The public is gathering at a fentanyl poisoning awareness event

April 16 – Tearful testimonies and words of support were exchanged at a warning rally on fentanyl poisoning held Thursday in Hunt County District Court.

The event, titled “Don’t Cheyenne, It’s Not a SMALL PROBLEM,” was held on the one-year anniversary of the death of Cheyenne Little of Greenville, who died of fentanyl poisoning at the age of 26.

“It’s amazing to see you all here and when I look at your face, I see Cheyenne because many of you have been a part of Cheyenne’s life and it’s a world for me,” said Cheyenne’s mother, Misty Greer-Little. that he addressed a crowd of more than 150 people.

On April 14, 2021, Cheyenne was given a pill that was supposed to be hydrocodone, but was actually fentanyl.

At Thursday’s event, guest Stephanie Helster told a similar story to Greer-Little. Helster lost his son Kyle Sexton in 2020. When Helstern spoke, he highlighted the difference between “overdose” and “poisoning”.

“A lot of people use the word overeating, but what is overeating? The big deal is that you’re overeating. No, my son is poisoned,” Helstern said. “She thought she was eating something else (Perkoset) and was tricked. Instead, we call it fentanyl poisoning. That’s the way Cheyenne got lost.”

“We’re trying to inform the media and I had a conversation with Governor (Greg) Abbott last month and he’s still talking about it, so we’re changing the text to remove the stigma,” Helstern said.

Several speakers at the event also warned that young people are being targeted by dealers through social media sites such as Snapchat, and that various emojis (internet icons) are sometimes used as symbols.

“These dealers sell medicine to our children and the child only needs a phone and $ 20 and the medicine is delivered to them like pizza,” Greer-Little said.

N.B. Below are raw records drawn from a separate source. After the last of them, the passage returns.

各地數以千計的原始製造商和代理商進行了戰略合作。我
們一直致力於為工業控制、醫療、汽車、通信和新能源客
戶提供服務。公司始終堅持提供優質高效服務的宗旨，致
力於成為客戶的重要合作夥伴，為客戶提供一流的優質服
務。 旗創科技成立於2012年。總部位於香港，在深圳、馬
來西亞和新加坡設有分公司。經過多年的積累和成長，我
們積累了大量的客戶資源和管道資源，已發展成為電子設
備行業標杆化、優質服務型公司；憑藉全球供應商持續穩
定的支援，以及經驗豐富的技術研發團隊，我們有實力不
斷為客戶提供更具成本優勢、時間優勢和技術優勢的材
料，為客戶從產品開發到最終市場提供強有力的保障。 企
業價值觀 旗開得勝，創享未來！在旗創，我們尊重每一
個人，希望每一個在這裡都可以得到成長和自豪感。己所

Another thing that speakers at the event preached was the warning about NARCAN (Naloxone), an emergency drug in the form of a nasal spray that is used to combat breathing problems after excessive doses of opium.

“You have to keep this (NARCAN) in your medical office. You have to keep it in your wallet,” Helstern said, recalling incidents in which law enforcement officers fainted while providing assistance from accidental exposure to fentanyl. large amounts of NARCAN when transported to the hospital.

The event was organized by 3FP (Fiercely Fighting Fentanyl Poisoning), a group founded by Greer-Little to help the public about the dangers of illegally produced fentanyl. The meeting was marked by a statement read out by Hunt County Judge Bobby Stowall.

In the near future, 3FP plans to hold a panel discussion on this topic.